Small Activation RNA Designer
Small Activation RNA Designer
Overview
The Advanced saRNA Designer is a robust, client-side computational pipeline engineered for the rational design and thermodynamic profiling of small activating RNAs (saRNAs). Designed specifically to target gene promoter regions, this tool facilitates RNA activation (RNAa) research by streamlining sequence optimization, calculating duplex stability, and conducting rigorous in silico off-target mitigation.
Core Algorithm & Thermodynamic Modeling
To ensure the selection of highly functional guide strands, the pipeline applies strict sequence biogenesis and Argonaute (AGO2) loading rules. The algorithm filters candidates based on:
Asymmetry & Loading Bias: Enforcement of 5' G/C and 3' A/T requirements, alongside customizable 3' end A/T richness filters, to promote thermodynamic asymmetry and ensure proper guide strand selection by the RISC complex.
Structural Stability: Optimal GC content thresholding (default 35-65%) and homopolymer exclusion (avoiding ≥ 4 consecutive identical nucleotides) to prevent off-target protein binding and unwanted immune stimulation.
Nearest-Neighbor Thermodynamics: Duplex free energy (ΔG) is calculated using standard Turner nearest-neighbor parameters. The model algorithmically integrates helix initiation penalties (+3.4 kcal/mol) and terminal A/U penalties (+0.5 kcal/mol) to provide high-fidelity thermodynamic predictions that align with industry-standard folding algorithms.
Integrated Off-Target Mapping (NCBI BLASTN)
A critical challenge in RNA therapeutics is avoiding unintended gene silencing or activation. The Advanced saRNA Designer addresses this through a seamlessly integrated, asynchronous NCBI BLASTN module.
Sequential Homology Search: Candidates are automatically queried against the human nt database (txid9606) to evaluate off-target potential.

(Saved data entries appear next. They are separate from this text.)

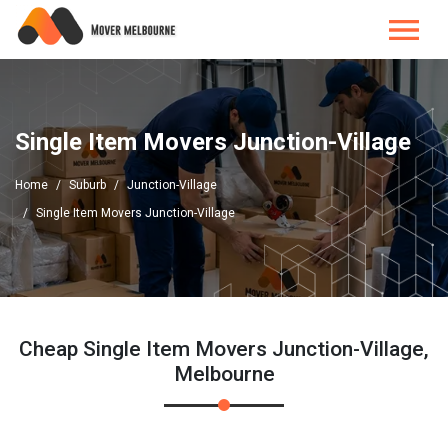
Single Item Movers Junction-Village
Home
Suburb
Junction-Village
Single Item Movers Junction-Village
Cheap Single Item Movers Junction-Village,
Melbourne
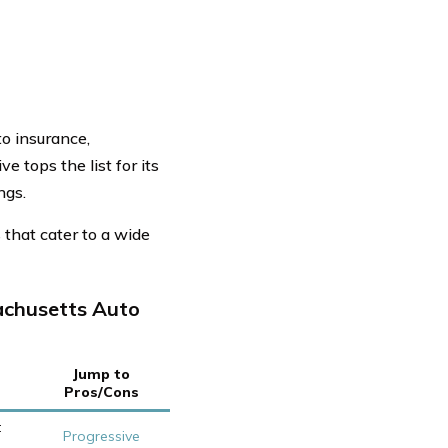
o insurance,
 tops the list for its
ngs.
that cater to a wide
achusetts Auto
Jump to
Pros/Cons
t
Progressive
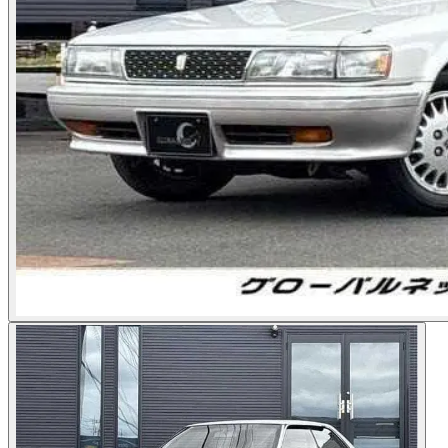
Photos not available
See dealer listing
→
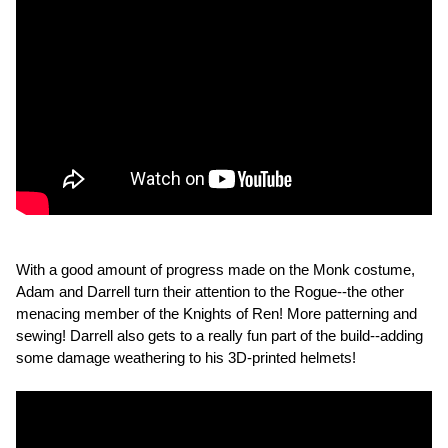
With a good amount of progress made on the Monk costume,
Adam and Darrell turn their attention to the Rogue--the other
menacing member of the Knights of Ren! More patterning and
sewing! Darrell also gets to a really fun part of the build--adding
some damage weathering to his 3D-printed helmets!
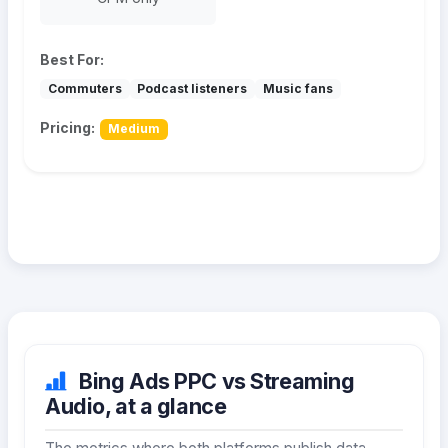
Best For:
Commuters
Podcast listeners
Music fans
Pricing:
Medium
Bing Ads PPC vs Streaming
Audio, at a glance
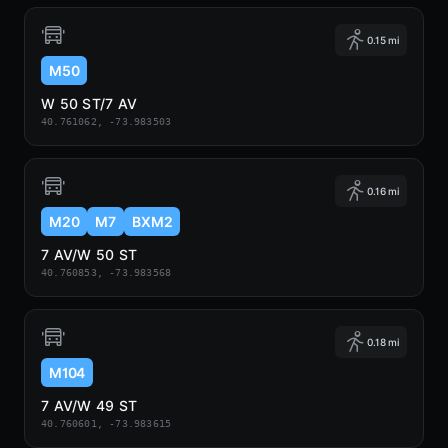
0.15 mi
M50
W 50 ST/7 AV
40.761062, -73.983503
0.16 mi
M20
M7
BXM2
7 AV/W 50 ST
40.760853, -73.983568
0.18 mi
M104
7 AV/W 49 ST
40.760601, -73.983615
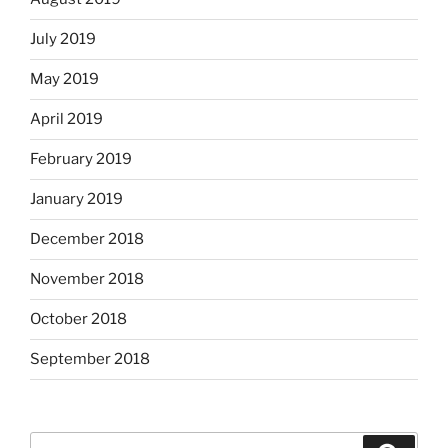
July 2019
May 2019
April 2019
February 2019
January 2019
December 2018
November 2018
October 2018
September 2018
Search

Automated Classification: Results are dynamically parsed and categorized by sequence type, distinguishing between curated mRNAs (NM_), non-coding RNAs (NR_), genomic scaffolds, and predicted transcripts.
E-value Distribution: Hits are visually mapped across interactive charts based on Expect (E) values, allowing researchers to rapidly assess the statistical significance of off-target alignments.
Reproducibility & Export
Built with open-science principles, the framework requires no backend server, ensuring complete data privacy for proprietary sequences. Researchers can export detailed Off-Target Maps and thermodynamic profiles in publication-ready formats, including high-resolution PNG, dynamically generated PDF reports, and CSV datasets for downstream analysis.